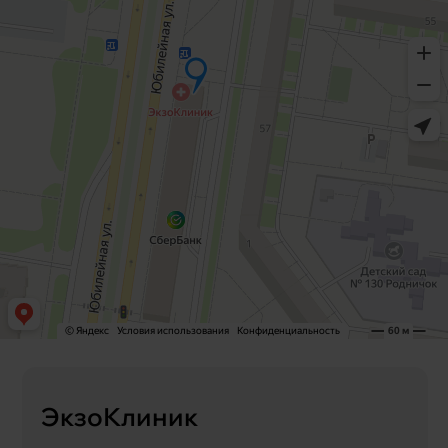
ЭкзоКлиник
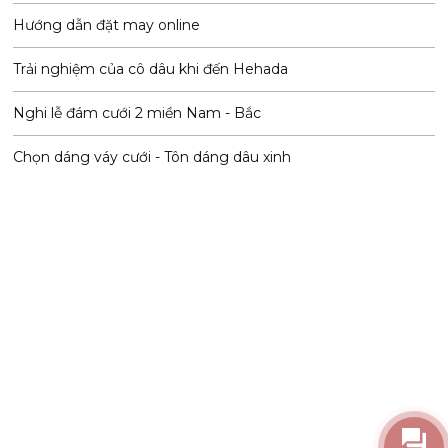
Hướng dẫn đặt may online
Trải nghiệm của cô dâu khi đến Hehada
Nghi lễ đám cưới 2 miền Nam - Bắc
Chọn dáng váy cưới - Tôn dáng dâu xinh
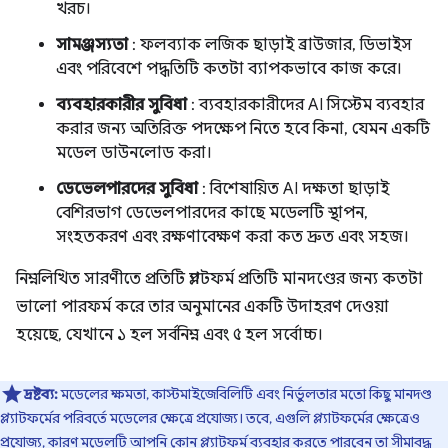
খরচ।
সামঞ্জস্যতা
: ফলব্যাক লজিক ছাড়াই ব্রাউজার, ডিভাইস
এবং পরিবেশে পদ্ধতিটি কতটা ব্যাপকভাবে কাজ করে।
ব্যবহারকারীর সুবিধা
: ব্যবহারকারীদের AI সিস্টেম ব্যবহার
করার জন্য অতিরিক্ত পদক্ষেপ নিতে হবে কিনা, যেমন একটি
মডেল ডাউনলোড করা।
ডেভেলপারদের সুবিধা
: বিশেষায়িত AI দক্ষতা ছাড়াই
বেশিরভাগ ডেভেলপারদের কাছে মডেলটি স্থাপন,
সংহতকরণ এবং রক্ষণাবেক্ষণ করা কত দ্রুত এবং সহজ।
নিম্নলিখিত সারণীতে প্রতিটি প্ল্যাটফর্ম প্রতিটি মানদণ্ডের জন্য কতটা
ভালো পারফর্ম করে তার অনুমানের একটি উদাহরণ দেওয়া
হয়েছে, যেখানে ১ হল সর্বনিম্ন এবং ৫ হল সর্বোচ্চ।
দ্রষ্টব্য:
মডেলের ক্ষমতা, কাস্টমাইজেবিলিটি এবং নির্ভুলতার মতো কিছু মানদণ্ড
প্ল্যাটফর্মের পরিবর্তে মডেলের ক্ষেত্রে প্রযোজ্য। তবে, এগুলি প্ল্যাটফর্মের ক্ষেত্রেও
প্রযোজ্য, কারণ মডেলটি আপনি কোন প্ল্যাটফর্ম ব্যবহার করতে পারবেন তা সীমাবদ্ধ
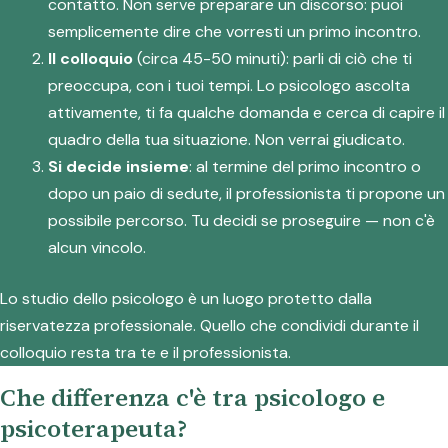
contatto. Non serve preparare un discorso: puoi
semplicemente dire che vorresti un primo incontro.
Il colloquio
(circa 45-50 minuti): parli di ciò che ti
preoccupa, con i tuoi tempi. Lo psicologo ascolta
attivamente, ti fa qualche domanda e cerca di capire il
quadro della tua situazione. Non verrai giudicato.
Si decide insieme
: al termine del primo incontro o
dopo un paio di sedute, il professionista ti propone un
possibile percorso. Tu decidi se proseguire — non c'è
alcun vincolo.
Lo studio dello psicologo è un luogo protetto dalla
riservatezza professionale. Quello che condividi durante il
colloquio resta tra te e il professionista.
Che differenza c'è tra psicologo e
psicoterapeuta?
+++++
Prompt
Starting at the line that contains "quadro della tua", copy each line exactly through the end of the listing above. Include that first line and the last one, and add nothing.

Response to this exercise
quadro della tua situazione. Non verrai giudicato.
Si decide insieme
: al termine del primo incontro o
dopo un paio di sedute, il professionista ti propone un
possibile percorso. Tu decidi se proseguire — non c'è
alcun vincolo.
Lo studio dello psicologo è un luogo protetto dalla
riservatezza professionale. Quello che condividi durante il
colloquio resta tra te e il professionista.
Che differenza c'è tra psicologo e
psicoterapeuta?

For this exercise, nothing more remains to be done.